Der Einfluss auf das Hungergefühl könnte dabei entscheidend sein, wie die zweite Studie von Forschern um Dr. Leonie Ruddick-Collins von der University of Aberdeen in Großbritannien zeigt. Sie hatten 30 ebenfalls übergewichtige oder adipöse Personen auf andere Weise untersucht: Die Probanden erhielten in dieser Studie zweimal jeweils vier Wochen lang eine auf ihren persönlichen Grundumsatz abgestimmte, kalorienreduzierte Diät. Einmal lag dabei der Schwerpunkt der Nahrungsaufnahme auf dem Vormittag: Das Frühstück hatte einen Anteil von 45 Prozent an der Tageskalorienmenge, das Mittagessen 35 Prozent und das Abendessen 20 Prozent. Beim anderen Mal war es genau umgekehrt.

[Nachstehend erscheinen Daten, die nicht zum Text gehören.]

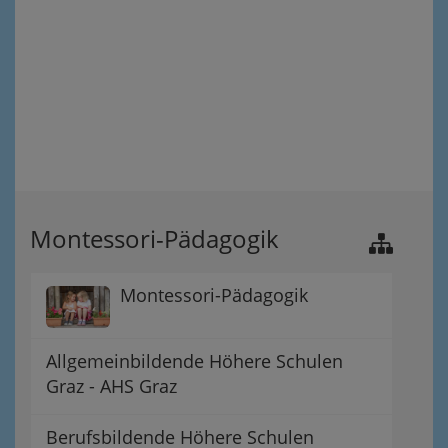
Montessori-Pädagogik
Montessori-Pädagogik
Allgemeinbildende Höhere Schulen
Graz - AHS Graz
Berufsbildende Höhere Schulen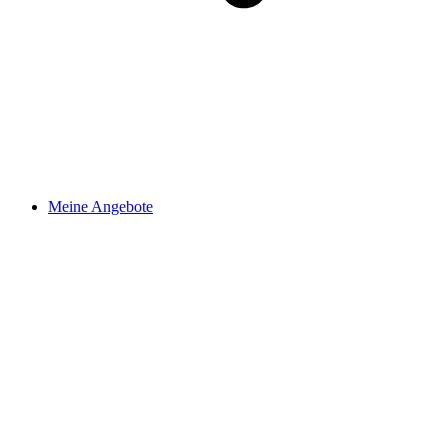
Meine Angebote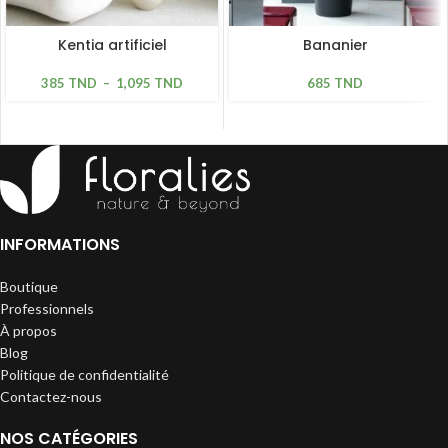
Kentia artificiel
Bananier
385
TND
–
1,095
TND
685
TND
INFORMATIONS
Boutique
Professionnels
À propos
Blog
Politique de confidentialité
Contactez-nous
NOS CATÉGORIES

Anders als in der ersten Studie führte die Verlagerung des Schwerpunkts der Nahrungsaufnahme auf den Abend in dieser Untersuchung nicht dazu, dass der Grundumsatz der Teilnehmer gedrosselt wurde, sie also weniger Energie verbrauchten. Stattdessen blieb der Grundumsatz bei beiden Ernährungsprotokollen gleich und die Probanden verloren auch in beiden Fällen gleich viel Gewicht. Signifikant unterschiedlich war jedoch das Hungergefühl: In den vier Wochen, in denen das Studienprotokoll ihnen ein großes Frühstück vorschrieb, waren die Probanden deutlich weniger hungrig als wenn sie stattdessen kräftig zu Abend aßen.
Obwohl die Ergebnisse dieser Studie die der anderen nur teilweise bestätigen, sieht Seniorautorin Professor Dr. Alexandra Johnstone von der University of Aberdeen darin keinen Widerspruch. Es gebe immer mehr Hinweise darauf, dass die Nahrungsaufnahme eng mit dem circadianen Rhythmus des Körpers verbunden sei, schreibt sie auf der Plattform »The Conversation«. Spät zu essen, könne diesen Rhythmus durcheinanderbringen; das Hungergefühl verändere sich und auch die Art und Weise, wie der Körper Kalorien verwerte beziehungsweise in Fettgewebe speichere. Menschen, die auf ihr Gewicht achten möchten, sollten sich daher späte Snacks verkneifen und stattdessen lieber früher am Tag essen.